New electric vehicle noise law fails to tackle ‘silent killers’, says Brigade
A law that forces new electric vehicles to have a noise-emitting device does not go far enough in ensuring safety for vulnerable road users.
The EU rule, which came into force yesterday (1 July 2019), requires a car to emit noise when reversing or travelling below 12mph. This means that Acoustic Vehicle Alert Systems (AVAS) will need to be installed in new models of hybrid and electric cars registered after 1 September 2019 – and all new hybrid and electric vehicles registered after September 2021.
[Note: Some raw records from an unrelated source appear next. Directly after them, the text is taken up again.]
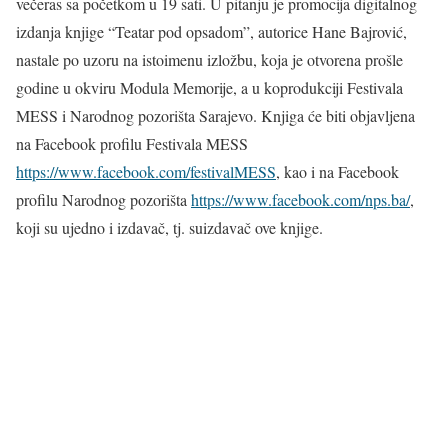
večeras sa početkom u 19 sati. U pitanju je promocija digitalnog
izdanja knjige “Teatar pod opsadom”, autorice Hane Bajrović,
nastale po uzoru na istoimenu izložbu, koja je otvorena prošle
godine u okviru Modula Memorije, a u koprodukciji Festivala
MESS i Narodnog pozorišta Sarajevo. Knjiga će biti objavljena
na Facebook profilu Festivala MESS
https://www.facebook.com/festivalMESS
, kao i na Facebook
profilu Narodnog pozorišta
https://www.facebook.com/nps.ba/
,
koji su ujedno i izdavač, tj. suizdavač ove knjige.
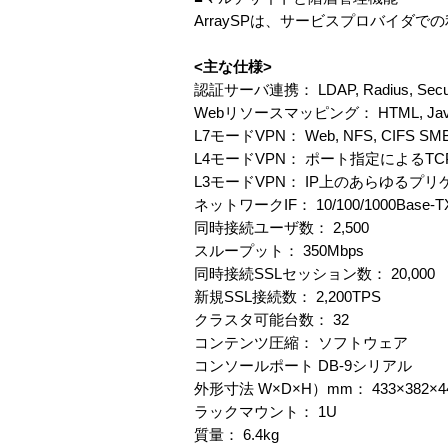
ArraySPは、サービスプロバイダ
<主な仕様>
認証サーバ連携： LDAP, Radius, SecurID, 
Webリソースマッピング： HTML, Javascri
L7モードVPN： Web, NFS, CIFS SM
L4モードVPN： ポート指定によるT
L3モードVPN： IP上のあらゆるプ
ネットワークIF： 10/100/1000Base-TX
同時接続ユーザ数： 2,500
スループット： 350Mbps
同時接続SSLセッション数： 20,000
新規SSL接続数： 2,200TPS
クラスタ可能台数： 32
コンテンツ圧縮： ソフトウェア
コンソールポート DB-9シリアル
外形寸法 W×D×H）mm： 433×382×4
ラックマウント： 1U
質量： 6.4kg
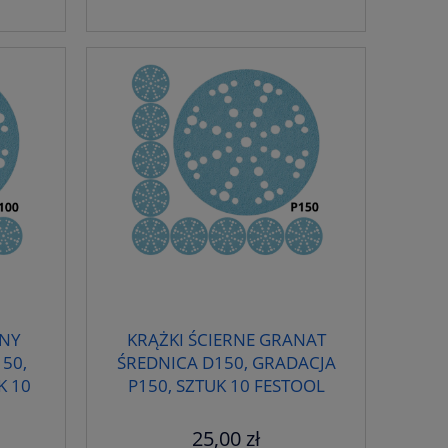
RNY
KRĄŻKI ŚCIERNE GRANAT
50,
ŚREDNICA D150, GRADACJA
K 10
P150, SZTUK 10 FESTOOL
575165
25,00 zł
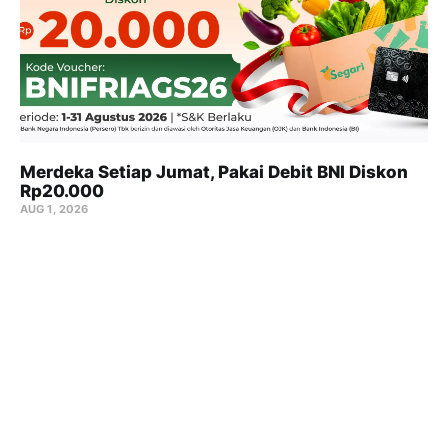
Merdeka Setiap Jumat, Pakai Debit BNI Diskon
Rp20.000
AUG 1, 2026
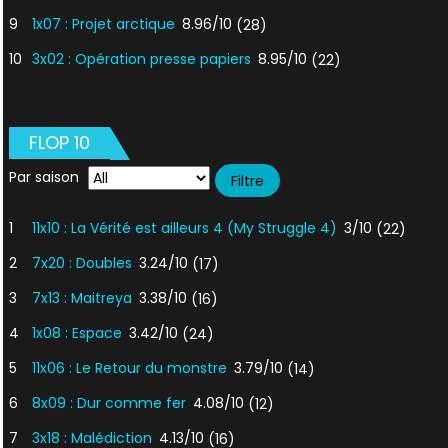
9
1x07 : Projet arctique
8.96/10
(28)
10
3x02 : Opération presse papiers
8.95/10
(22)
FLOP 10
Par saison
1
11x10 : La Vérité est ailleurs 4 (My Struggle 4)
3/10
(22)
2
7x20 : Doubles
3.24/10
(17)
3
7x13 : Maitreya
3.38/10
(16)
4
1x08 : Espace
3.42/10
(24)
5
11x06 : Le Retour du monstre
3.79/10
(14)
6
8x09 : Dur comme fer
4.08/10
(12)
7
3x18 : Malédiction
4.13/10
(16)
Michael Ellis, Roads Minister, said: “The Government wants the benefits of green transport to be felt by everyone, and understands the concerns of the visually impaired about the possible hazards posed by quiet electric vehicles. This new requirement will give pedestrians added confidence when crossing the road.”
However, the law does not tackle existing electric vehicles, with Chris Hanson-Abbott of road safety device manufacturer Brigade Electronics branding it therefore as a “failure and a missed opportunity to protect pedestrians”.
According to research by Guide Dogs for the Blind, electric cars are about 40% more likely to hit a pedestrian than a petrol or diesel vehicle. And the average person struggles to hear electric and hybrid cars approach at speeds of up to 20kph (12.5mph).
Hanson-Abbott added: “Dangerously quiet electric and hybrid cars will still be on British streets putting vulnerable pedestrians – particularly kids and people who are blind or partially-sighted – in danger,” he said.
“The Government must step in and force drivers of existing electric vehicles to install noise-generating technology.”